Pharmaceutical Technology
Volume 33, Issue 7

Damge et al. prepared insulin-loaded nanospheres by polymerization of isobutyl cyanoacrylate (IBCA) in an acidic medium (37). These nanospheres displayed a mean size of 145 nm and an association rate of 1 U of insulin per milligram of polymer. These nanospheres were dispersed in an oily medium (Miglyol 812) containing surfactant (Polox-amer 188 and deoxycholic acid) and evaluated for in vitro and in vivo degradation. No degradation due to proteolytic enzyme was observed in vitro. When these nanospheres (100 U per kilogram of body weight) were administered perorally in streptozotocin-induced diabetic rats, a 50% decrease in fasted glucose levels from the second hour up to 10-13 days was observed. This effect was shorter (2 days) or absent when nanospheres were dispersed in water. Using 14 C-labeled nanospheres loaded with (125I) insulin, it was found that nanospheres increased the uptake of (125I) insulin or its metabolites in the gastrointestinal tract, blood, and liver while the excretion was delayed when compared to (125I) insulin nonassociated to nanospheres.

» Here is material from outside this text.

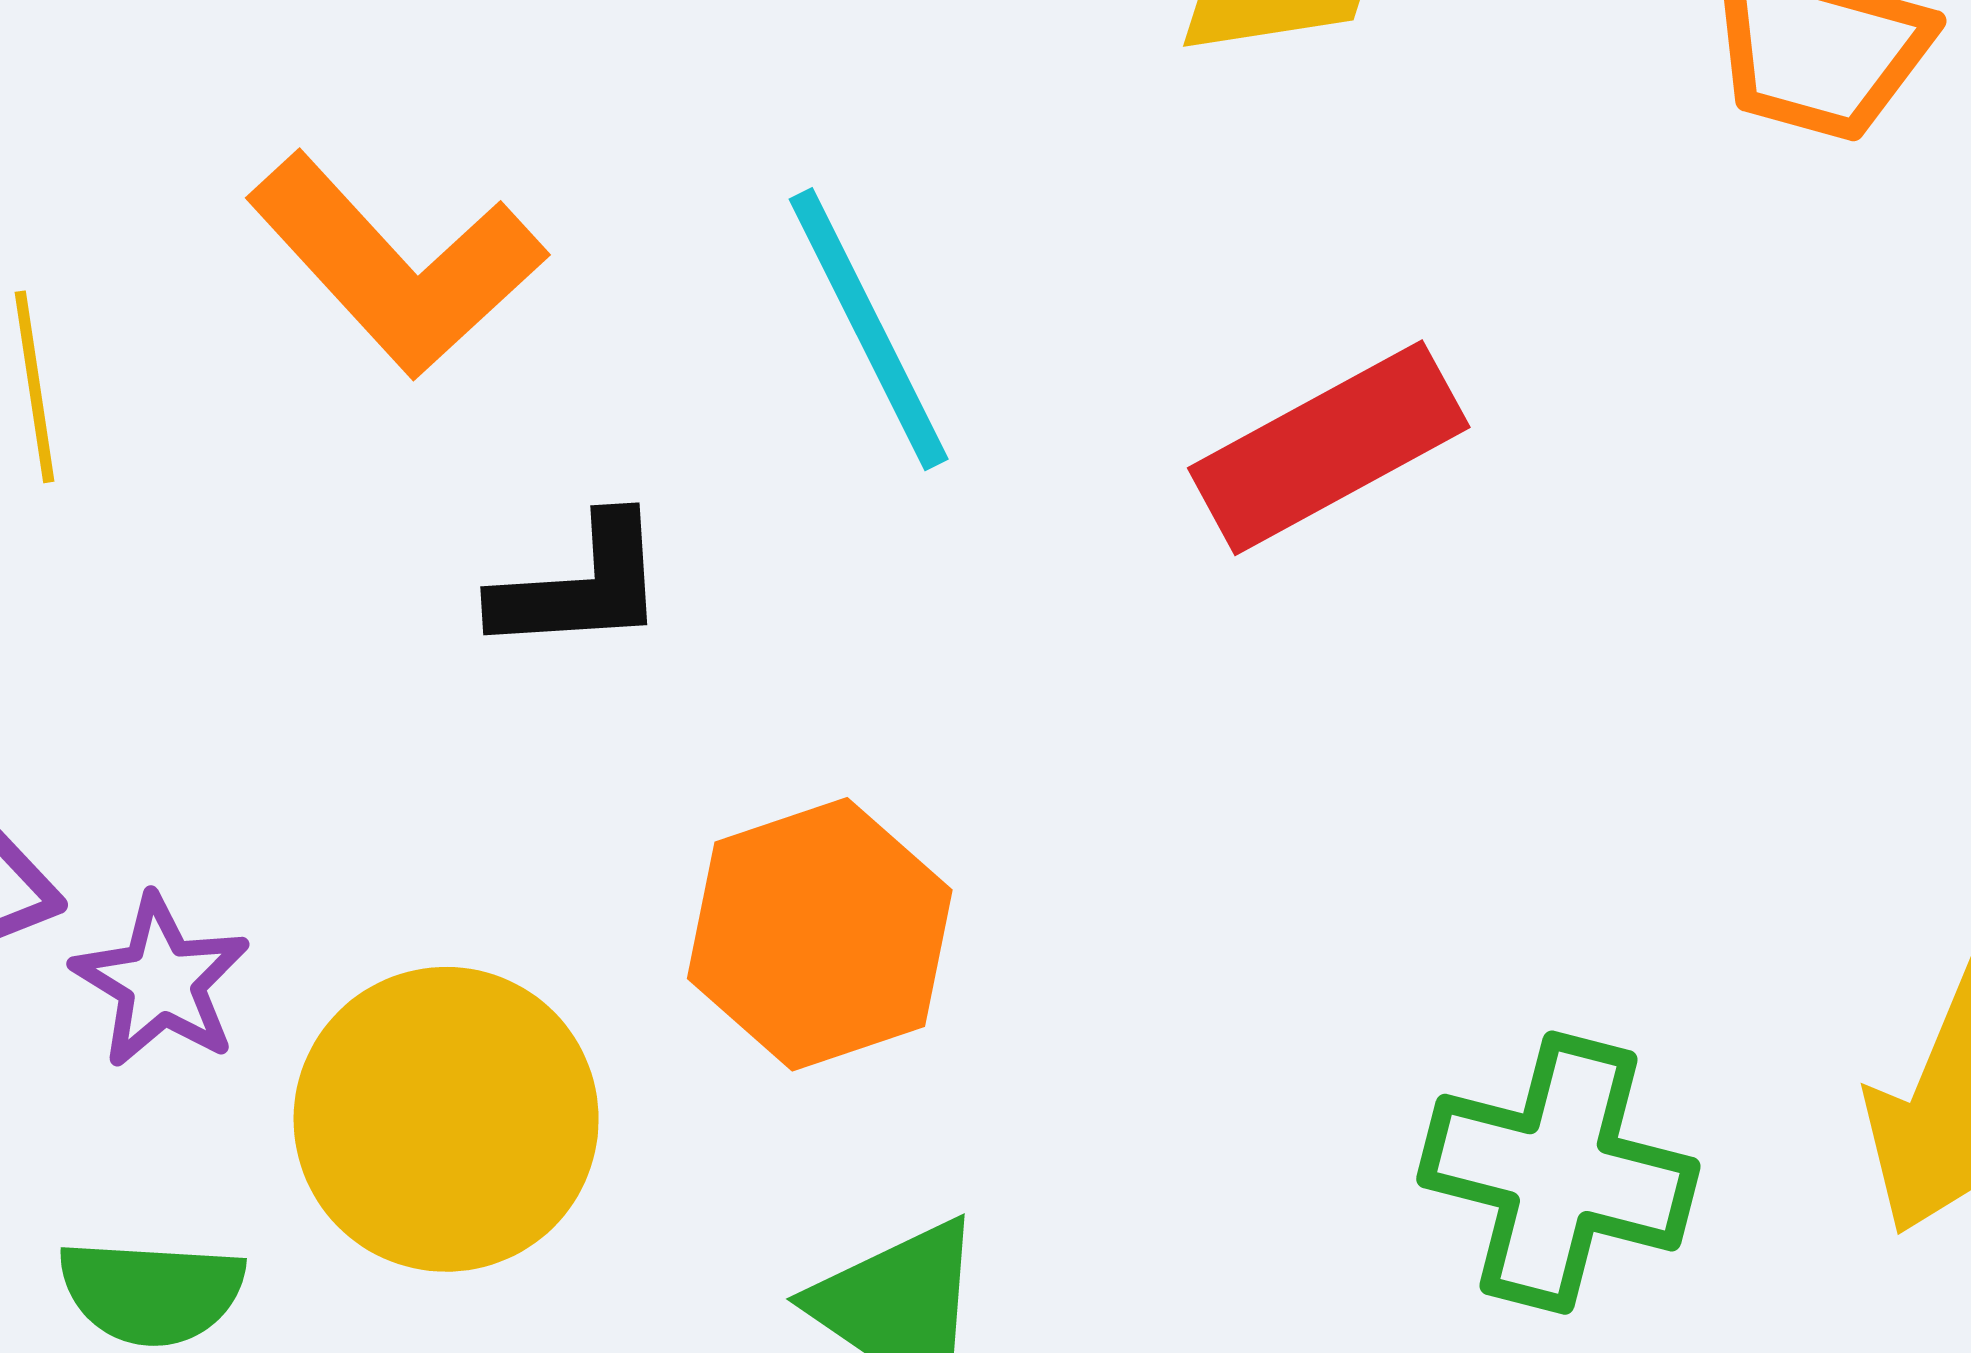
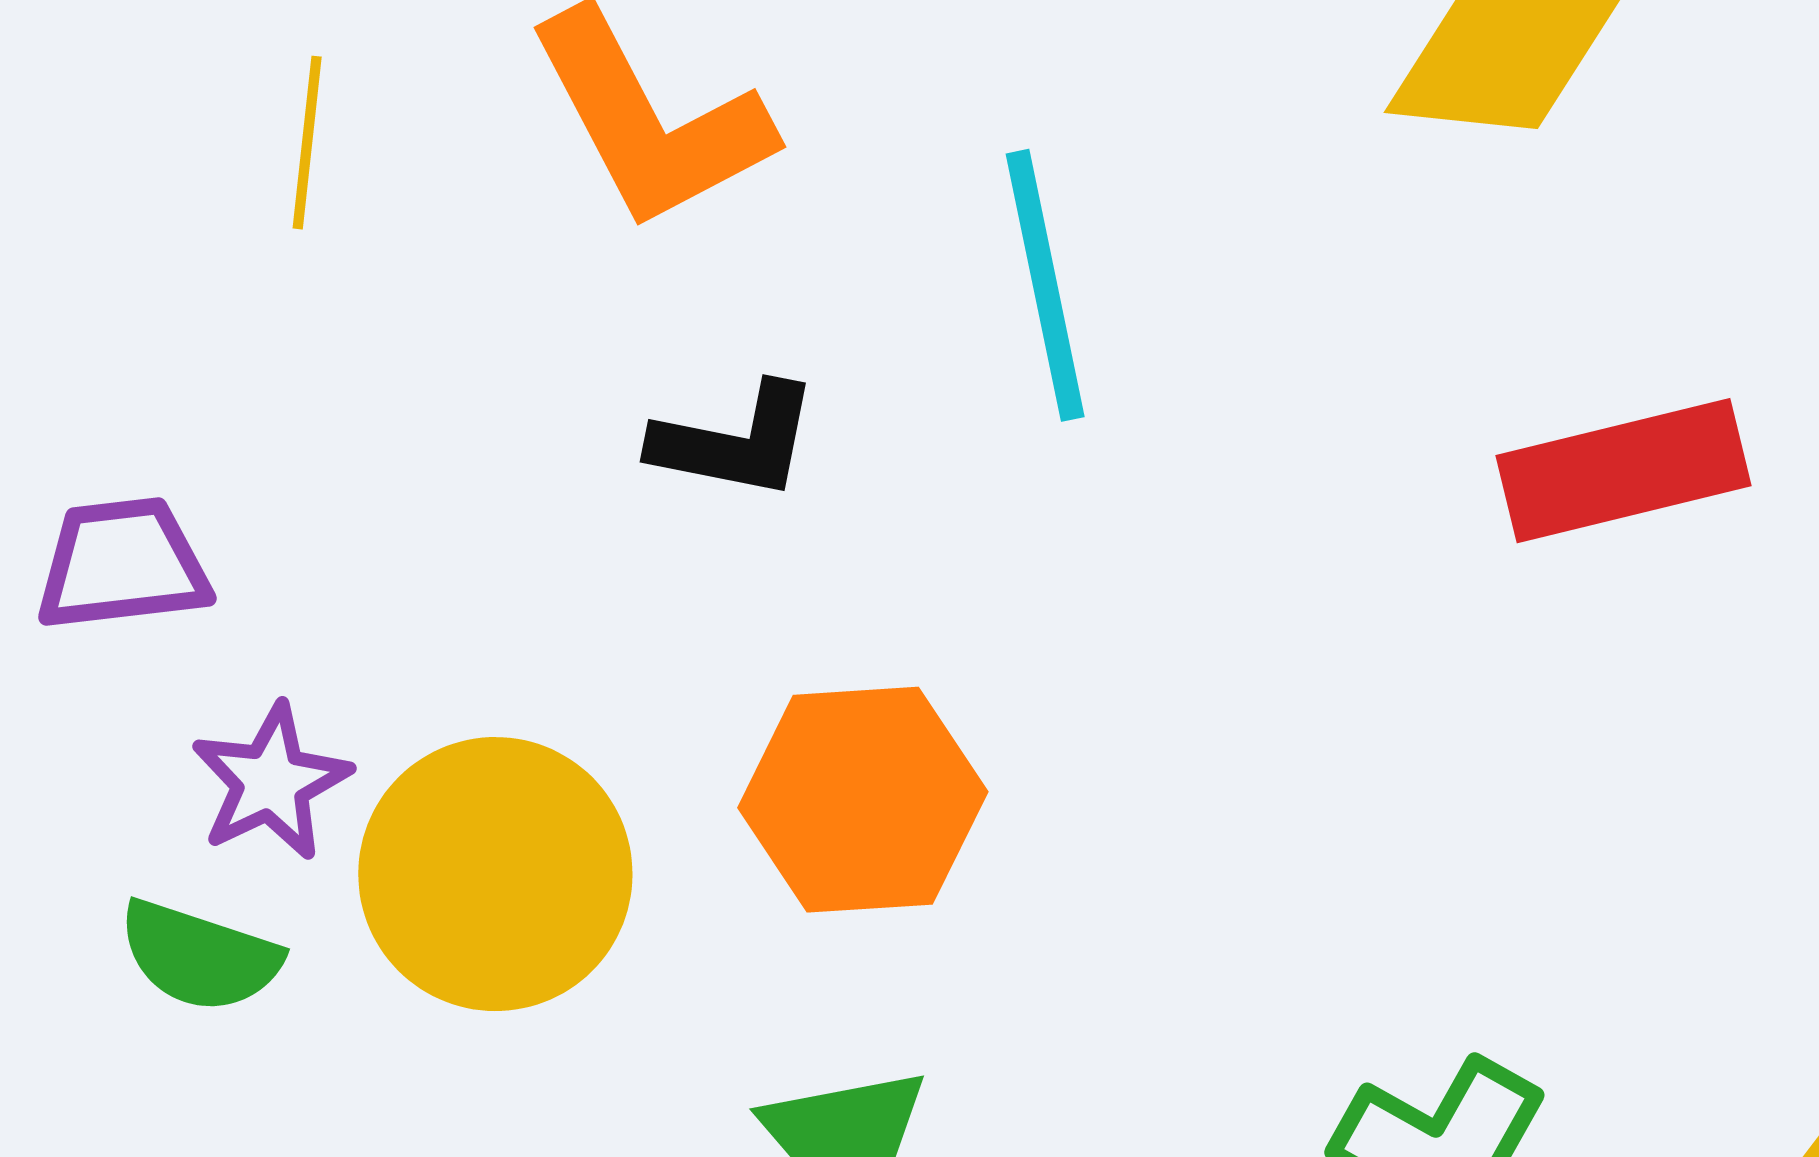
red rectangle: (1329, 448) -> (1623, 471), moved
purple star: (161, 981) -> (271, 782), moved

In another study, Damge et al. used nanoparticles prepared with a blend of a biodegradable polyester(poly(-epsilon-capro-lactone)) and a polycationic non-biodegradable acrylic polymer (Eudragit RS) as a drug carrier for oral administration of insulin (38). The rate of encapsulation of insulin was around 96%. The therapeutic efficiency of oral insulin nanoparticles (25, 50, and 100 IU/kg) in diabetic rats and the intestinal uptake of fluorescein isothiocyanate (FITC)-labelled insulin were studied. When administered orally by force-feeding to diabetic rats, insulin nanoparticles decreased fasted glycemia in a dose-dependant manner with a maximal effect observed with 100 IU/kg. These insulin nanoparticles also increased serum insulin levels and improved the glycemic response to an oral glucose challenge for a prolonged period of time.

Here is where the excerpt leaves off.